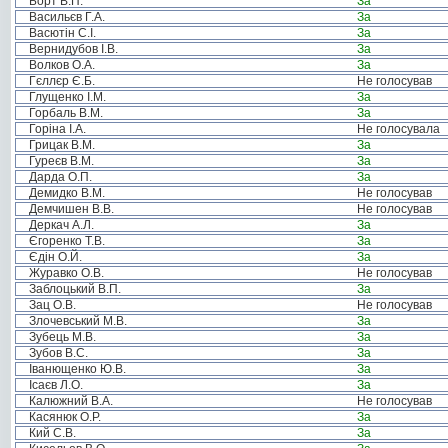
Борт В.П.
За
Васильєв Г.А.
За
Васютін С.І.
За
Вернидубов І.В.
За
Волков О.А.
За
Гєллєр Є.Б.
Не голосував
Глущенко І.М.
За
Горбаль В.М.
За
Горіна І.А.
Не голосувала
Грицак В.М.
За
Гуреєв В.М.
За
Дарда О.П.
За
Демидко В.М.
Не голосував
Демчишен В.В.
Не голосував
Деркач А.Л.
За
Єгоренко Т.В.
За
Єдін О.Й.
За
Журавко О.В.
Не голосував
Заблоцький В.П.
За
Зац О.В.
Не голосував
Злочевський М.В.
За
Зубець М.В.
За
Зубов В.С.
За
Іванющенко Ю.В.
За
Ісаєв Л.О.
За
Калюжний В.А.
Не голосував
Касянюк О.Р.
За
Кий С.В.
За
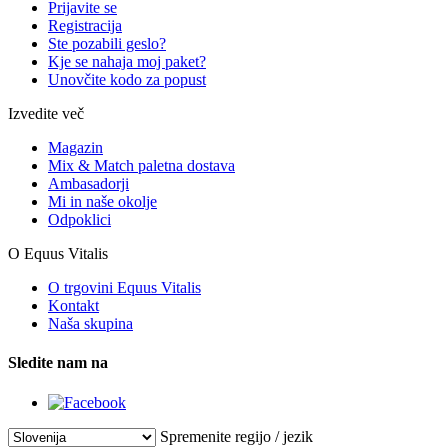
Prijavite se
Registracija
Ste pozabili geslo?
Kje se nahaja moj paket?
Unovčite kodo za popust
Izvedite več
Magazin
Mix & Match paletna dostava
Ambasadorji
Mi in naše okolje
Odpoklici
O Equus Vitalis
O trgovini Equus Vitalis
Kontakt
Naša skupina
Sledite nam na
Spremenite regijo / jezik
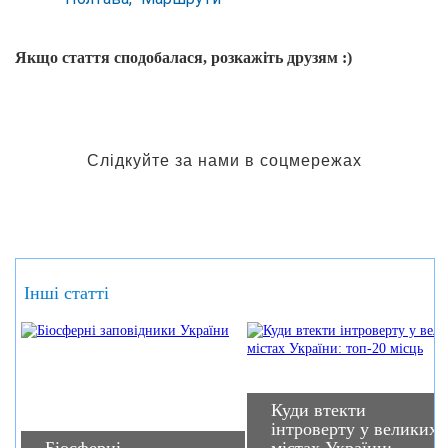
Якщо стаття сподобалася, розкажіть друзям :)
Слідкуйте за нами в соцмережах
Інші статті
Куди втекти
інтроверту у великих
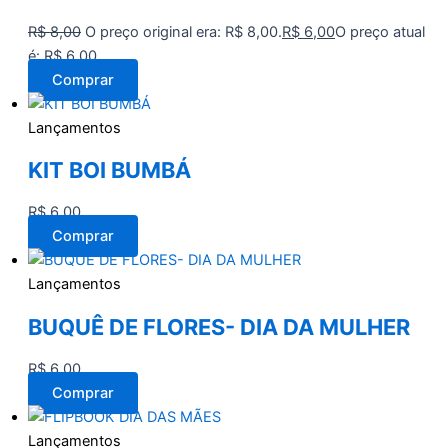
R$
8,00
O preço original era: R$ 8,00.
R$
6,00
O preço atual
é: R$ 6,00.
Comprar
Lançamentos
KIT BOI BUMBÁ
R$
6,00
Comprar
Lançamentos
BUQUÊ DE FLORES- DIA DA MULHER
R$
6,00
Comprar
Lançamentos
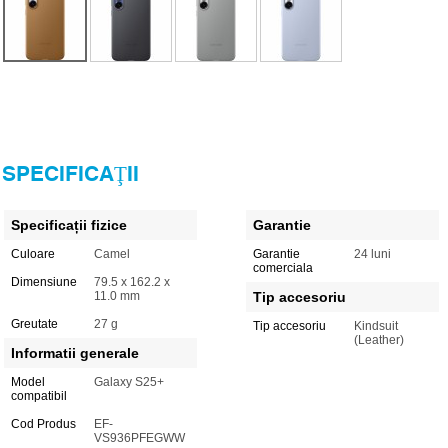
SPECIFICAŢII
Specificații fizice
Garantie
Culoare
Camel
Garantie
24 luni
comerciala
Dimensiune
79.5 x 162.2 x
11.0 mm
Tip accesoriu
Greutate
27 g
Tip accesoriu
Kindsuit
(Leather)
Informatii generale
Model
Galaxy S25+
compatibil
Cod Produs
EF-
VS936PFEGWW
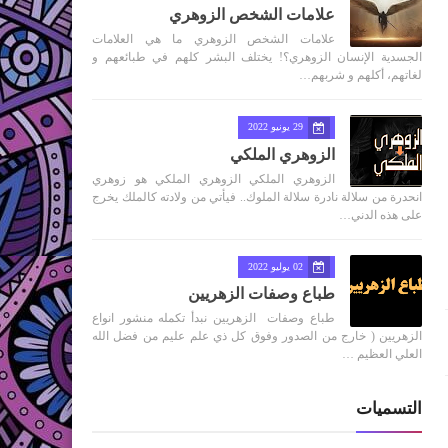
علامات الشخص الزوهري
علامات الشخص الزوهري ما هي العلامات
الجسدية الإنسان الزوهري؟! يختلف البشر كلهم في طبائعهم و
لغاتهم، أكلهم و شربهم…
29 يونيو 2022
الزوهري الملكي
الزوهري الملكي الزوهري الملكي هو زوهري
انحدرة من سلالة نادرة سلالة الملوك.. فيأتي من ولادته كالملك يخرج
على هذه الدني…
02 يوليو 2022
طباع وصفات الزهريين
طباع وصفات الزهريين نبدأ تكمله منشور انواع
الزهريين ( خارج من الصدور وفوق كل ذي علم عليم من فضل الله
العلي العظيم …
التسميات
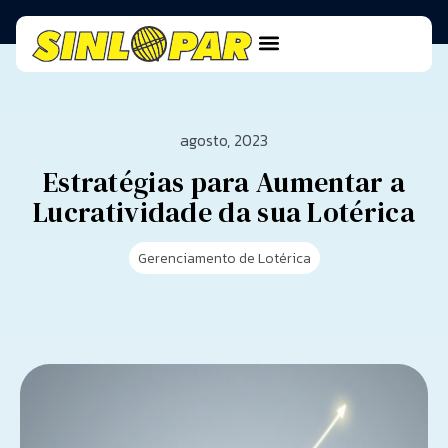
agosto, 2023
Estratégias para Aumentar a
Lucratividade da sua Lotérica
Gerenciamento de Lotérica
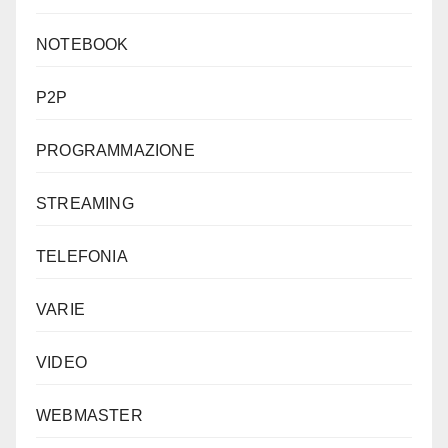
NOTEBOOK
P2P
PROGRAMMAZIONE
STREAMING
TELEFONIA
VARIE
VIDEO
WEBMASTER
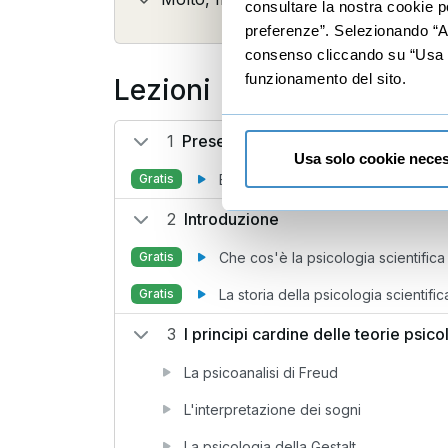
consultare la nostra cookie po
preferenze”. Selezionando “Acc
consenso cliccando su “Usa so
funzionamento del sito.
Lezioni
1
Presentazione
Usa solo cookie neces
Benvenuto
Gratis
2
Introduzione
Che cos'è la psicologia scientifica
Gratis
La storia della psicologia scientific
Gratis
3
I principi cardine delle teorie psic
La psicoanalisi di Freud
L'interpretazione dei sogni
La psicologia della Gestalt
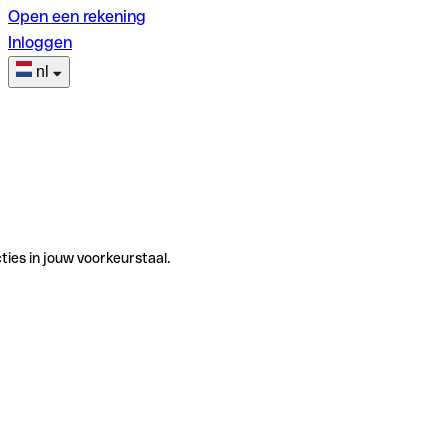
Open een rekening
Inloggen
nl
ties in jouw voorkeurstaal.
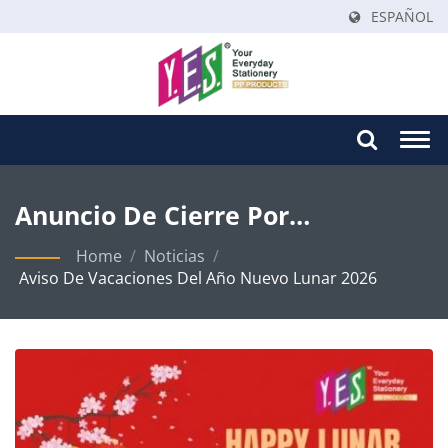
ESPAÑOL
Togg
navi
Anuncio De Cierre Por
Vacaciones Del Año Nuevo Lunar
Home
/
Noticias
/
Aviso De Vacaciones Del Año Nuevo Lunar 2026
2026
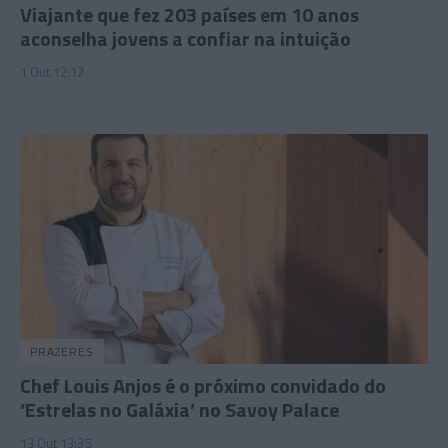
Viajante que fez 203 países em 10 anos
aconselha jovens a confiar na intuição
1 Out 12:12
PRAZERES
Chef Louis Anjos é o próximo convidado do
‘Estrelas no Galáxia’ no Savoy Palace
13 Out 13:35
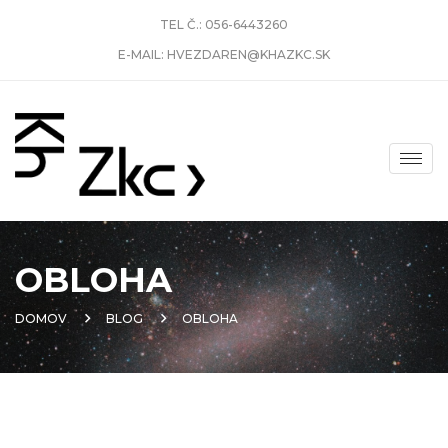
TEL Č.:
056-6443260
E-MAIL:
HVEZDAREN@KHAZKC.SK
OBLOHA
DOMOV
BLOG
OBLOHA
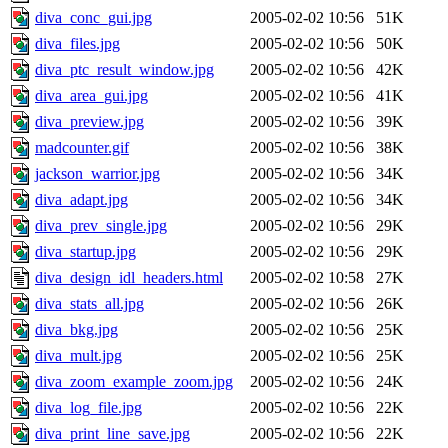
diva_conc_gui.jpg
2005-02-02 10:56
51K
diva_files.jpg
2005-02-02 10:56
50K
diva_ptc_result_window.jpg
2005-02-02 10:56
42K
diva_area_gui.jpg
2005-02-02 10:56
41K
diva_preview.jpg
2005-02-02 10:56
39K
madcounter.gif
2005-02-02 10:56
38K
jackson_warrior.jpg
2005-02-02 10:56
34K
diva_adapt.jpg
2005-02-02 10:56
34K
diva_prev_single.jpg
2005-02-02 10:56
29K
diva_startup.jpg
2005-02-02 10:56
29K
diva_design_idl_headers.html
2005-02-02 10:58
27K
diva_stats_all.jpg
2005-02-02 10:56
26K
diva_bkg.jpg
2005-02-02 10:56
25K
diva_mult.jpg
2005-02-02 10:56
25K
diva_zoom_example_zoom.jpg
2005-02-02 10:56
24K
diva_log_file.jpg
2005-02-02 10:56
22K
diva_print_line_save.jpg
2005-02-02 10:56
22K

-------------------------

* Problem requirements: A verbatim copy of the data, pictures removed, is the expected result.

* Output for this exercise:
Борт В.П.
За
Васильєв Г.А.
За
Васютін С.І.
За
Вернидубов І.В.
За
Волков О.А.
За
Гєллєр Є.Б.
Не голосував
Глущенко І.М.
За
Горбаль В.М.
За
Горіна І.А.
Не голосувала
Грицак В.М.
За
Гуреєв В.М.
За
Дарда О.П.
За
Демидко В.М.
Не голосував
Демчишен В.В.
Не голосував
Деркач А.Л.
За
Єгоренко Т.В.
За
Єдін О.Й.
За
Журавко О.В.
Не голосував
Заблоцький В.П.
За
Зац О.В.
Не голосував
Злочевський М.В.
За
Зубець М.В.
За
Зубов В.С.
За
Іванющенко Ю.В.
За
Ісаєв Л.О.
За
Калюжний В.А.
Не голосував
Касянюк О.Р.
За
Кий С.В.
За
Prijavite se
Registracija
Ste pozabili geslo?
Kje se nahaja moj paket?
Unovčite kodo za popust
Izvedite več
Magazin
Mix & Match paletna dostava
Ambasadorji
Mi in naše okolje
Odpoklici
O Equus Vitalis
O trgovini Equus Vitalis
Kontakt
Naša skupina
Sledite nam na
Spremenite regijo / jezik
Якщо стаття сподобалася, розкажіть друзям :)
Слідкуйте за нами в соцмережах
Інші статті
Куди втекти
інтроверту у великих
R$
8,00
O preço original era: R$ 8,00.
R$
6,00
O preço atual
é: R$ 6,00.
Comprar
Lançamentos
KIT BOI BUMBÁ
R$
6,00
Comprar
Lançamentos
BUQUÊ DE FLORES- DIA DA MULHER
R$
6,00
Comprar
Lançamentos
SPECIFICAŢII
Specificații fizice
Garantie
Culoare
Camel
Garantie
24 luni
comerciala
Dimensiune
79.5 x 162.2 x
11.0 mm
Tip accesoriu
Greutate
27 g
Tip accesoriu
Kindsuit
(Leather)
Informatii generale
Model
Galaxy S25+
compatibil
Cod Produs
EF-
VS936PFEGWW
علامات الشخص الزوهري
علامات الشخص الزوهري ما هي العلامات
الجسدية الإنسان الزوهري؟! يختلف البشر كلهم في طبائعهم و
لغاتهم، أكلهم و شربهم…
29 يونيو 2022
الزوهري الملكي
الزوهري الملكي الزوهري الملكي هو زوهري
انحدرة من سلالة نادرة سلالة الملوك.. فيأتي من ولادته كالملك يخرج
على هذه الدني…
02 يوليو 2022
طباع وصفات الزهريين
طباع وصفات الزهريين نبدأ تكمله منشور انواع
الزهريين ( خارج من الصدور وفوق كل ذي علم عليم من فضل الله
العلي العظيم …
التسميات
agosto, 2023
Estratégias para Aumentar a
Lucratividade da sua Lotérica
Gerenciamento de Lotérica
NOTEBOOK
P2P
PROGRAMMAZIONE
STREAMING
TELEFONIA
VARIE
VIDEO
WEBMASTER
consultare la nostra cookie po
preferenze”. Selezionando “Acc
consenso cliccando su “Usa so
funzionamento del sito.
Lezioni
1
Presentazione
Usa solo cookie neces
Benvenuto
Gratis
2
Introduzione
Che cos'è la psicologia scientifica
Gratis
La storia della psicologia scientific
Gratis
3
I principi cardine delle teorie psic
La psicoanalisi di Freud
L'interpretazione dei sogni
La psicologia della Gestalt
Open een rekening
Inloggen
nl
ties in jouw voorkeurstaal.
ESPAÑOL
Togg
navi
Anuncio De Cierre Por
Vacaciones Del Año Nuevo Lunar
Home
/
Noticias
/
Aviso De Vacaciones Del Año Nuevo Lunar 2026
2026
Viajante que fez 203 países em 10 anos
aconselha jovens a confiar na intuição
1 Out 12:12
PRAZERES
Chef Louis Anjos é o próximo convidado do
‘Estrelas no Galáxia’ no Savoy Palace
13 Out 13:35
TEL Č.:
056-6443260
E-MAIL:
HVEZDAREN@KHAZKC.SK
OBLOHA
DOMOV
BLOG
OBLOHA
diva_conc_gui.jpg
2005-02-02 10:56
51K
diva_files.jpg
2005-02-02 10:56
50K
diva_ptc_result_window.jpg
2005-02-02 10:56
42K
diva_area_gui.jpg
2005-02-02 10:56
41K
diva_preview.jpg
2005-02-02 10:56
39K
madcounter.gif
2005-02-02 10:56
38K
jackson_warrior.jpg
2005-02-02 10:56
34K
diva_adapt.jpg
2005-02-02 10:56
34K
diva_prev_single.jpg
2005-02-02 10:56
29K
diva_startup.jpg
2005-02-02 10:56
29K
diva_design_idl_headers.html
2005-02-02 10:58
27K
diva_stats_all.jpg
2005-02-02 10:56
26K
diva_bkg.jpg
2005-02-02 10:56
25K
diva_mult.jpg
2005-02-02 10:56
25K
diva_zoom_example_zoom.jpg
2005-02-02 10:56
24K
diva_log_file.jpg
2005-02-02 10:56
22K
diva_print_line_save.jpg
2005-02-02 10:56
22K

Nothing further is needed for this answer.